In Fall 2023, he developed the first civil engineering AI course offered at UMKC titled “Intro to AI for Natural and Built Environment Applications.”

School of Medicine

Sara Gardner, M.D., FAAP, FACP, is looking at how to incorporate appropriate use of AI in patient care and education.

“Clinically, as our faculty and institutions have adapted and learned more, we understand the utility of AI to recognize small, incremental changes in our patients that could lead to better treatment strategies that ultimately improve patient outcomes,” Gardner said. “Our graduates will likely encounter this technology very early in their post-graduate training, so we are looking for opportunities for them to be exposed to, and learn to respond to, this data on clinical clerkships. Our students also need to understand and become adept at querying these databases, whether that is generating clinical documentation to a complex interpretation of test results specific to the personal characteristics of your patient, to better understand how to interpret these results for their individual patients.”

School of Nursing and Health Sciences

Jim Spence, DNP, MPA-HSA, RN, interim associate dean for academic affairs, has presented at nursing conferences on AI in nursing education.

Spence is also encouraging both faculty and students to utilize AI in the classroom, whether that is for developing test questions or patient case studies. For patient case studies, AI is able to generate details of the patient’s social history such as name, gender, age, occupation and physical history from lab tests such as neurological assessments and cardiac testing.

School of Humanities and Social Sciences

Antonio Byrd, Ph.D., serves on the Modern Language Association and Conference on College Composition and Communication Joint Task on Artificial Intelligence and Writing, a national task force that discusses humanities interventions in AI and higher education. One such example is creating guidelines for AI policies to honor students' linguist diversity and autonomy.

School of Education, Social Work and Psychological Sciences

Jake Marszalek, Ph.D., interim associate dean and professor of psychology, is investigating the potential outcomes of using AI for learning and education.

Marszalek is a co-investigator on a multidisciplinary grant from Unanimous AI to investigate educational outcomes for a software that enables peer-to-peer collaboration while protecting data privacy and security.

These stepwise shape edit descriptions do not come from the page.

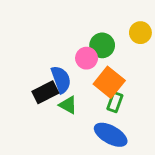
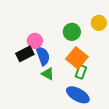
pink circle: (87, 58) -> (35, 41), moved
black rectangle: (45, 92) -> (25, 54), moved

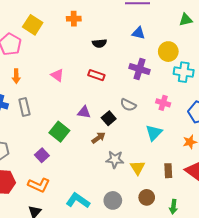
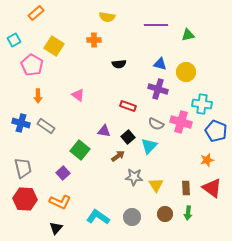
green triangle: (186, 20) -> (188, 35), moved
blue triangle: (138, 33) -> (160, 64), moved
cyan cross: (184, 72) -> (202, 104), moved
red rectangle: (96, 75) -> (128, 106), moved
pink cross: (163, 103) -> (181, 122), size x1.5
gray semicircle: (128, 105) -> (156, 124), moved
gray rectangle: (24, 107) -> (46, 126), turned -42
cyan triangle: (154, 133) -> (149, 146), moved
green arrow: (173, 207) -> (188, 213), moved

Henry W. Bloch School of Management

Larry Wigger, Ph.D., is currently exploring humanity’s role in increasingly automated workplaces due to AI. With AI automation threatening to displace the lowest-skilled workers, given their predominantly routine tasks, tomorrow’s workforce needs a better way to gain the critical experience to manage and lead. Wigger’s research focuses on how future workers should be equipped with critical thinking skills to employ AI ethically, minimizing negative effects. 

School of Law

School of Law professor Ryan Copus, J.D., encourages students to use large language models when writing papers, exploring ideas or completing any other assignments. Copus teaches a course titled “Data, Decisions and Justice,” where he introduces the idea of technically and ethically responsible ways to apply the power of AI to regulate legal decision-making. In this course, students get to code and build their own machine learning model as well as engage in AI research literature.